*** Records for processing ***

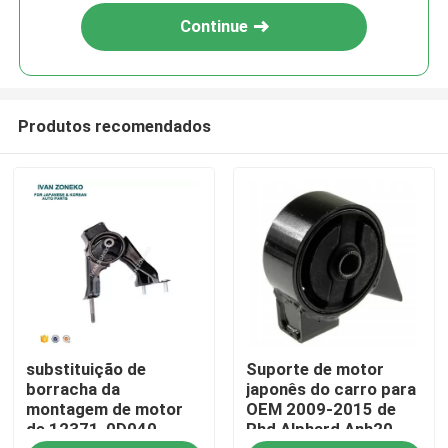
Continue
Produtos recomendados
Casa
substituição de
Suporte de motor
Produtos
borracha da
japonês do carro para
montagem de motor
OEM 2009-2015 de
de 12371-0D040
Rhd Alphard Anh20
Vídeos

*** End of Records for processing ***
*** Records for processing ***

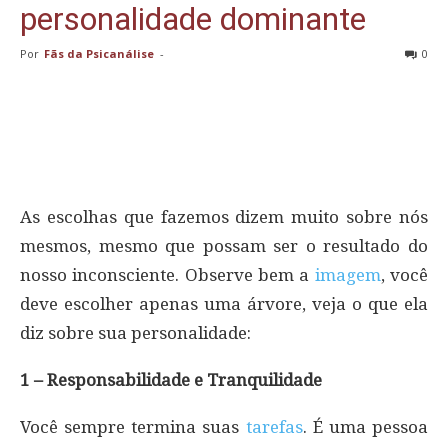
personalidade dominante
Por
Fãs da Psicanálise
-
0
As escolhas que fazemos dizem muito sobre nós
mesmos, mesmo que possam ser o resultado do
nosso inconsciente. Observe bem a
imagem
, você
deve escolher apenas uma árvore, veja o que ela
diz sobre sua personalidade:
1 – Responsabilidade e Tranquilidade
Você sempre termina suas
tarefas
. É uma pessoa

*** End of Records for processing ***
*** Records for processing ***

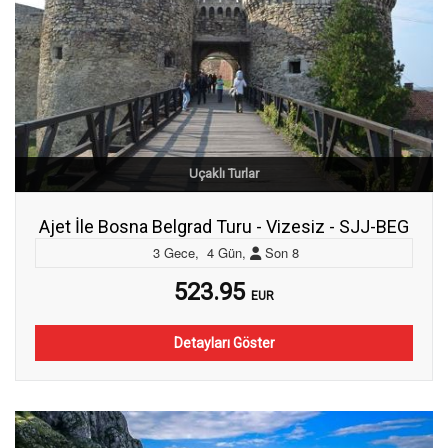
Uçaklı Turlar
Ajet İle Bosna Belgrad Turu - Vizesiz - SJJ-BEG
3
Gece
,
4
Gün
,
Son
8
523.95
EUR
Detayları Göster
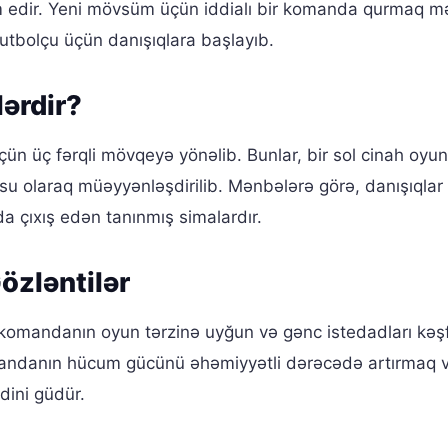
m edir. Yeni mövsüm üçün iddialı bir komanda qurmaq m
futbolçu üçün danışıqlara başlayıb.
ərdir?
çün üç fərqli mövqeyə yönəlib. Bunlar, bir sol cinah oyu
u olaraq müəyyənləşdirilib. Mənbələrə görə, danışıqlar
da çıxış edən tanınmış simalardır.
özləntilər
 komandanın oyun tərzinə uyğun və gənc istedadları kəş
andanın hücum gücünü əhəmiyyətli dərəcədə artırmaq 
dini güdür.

*** End of Records for processing ***

* **Task to carry out**
Go through the records and count every line with the word "personalidade"; the answer is the number alone.

* **The answer**
2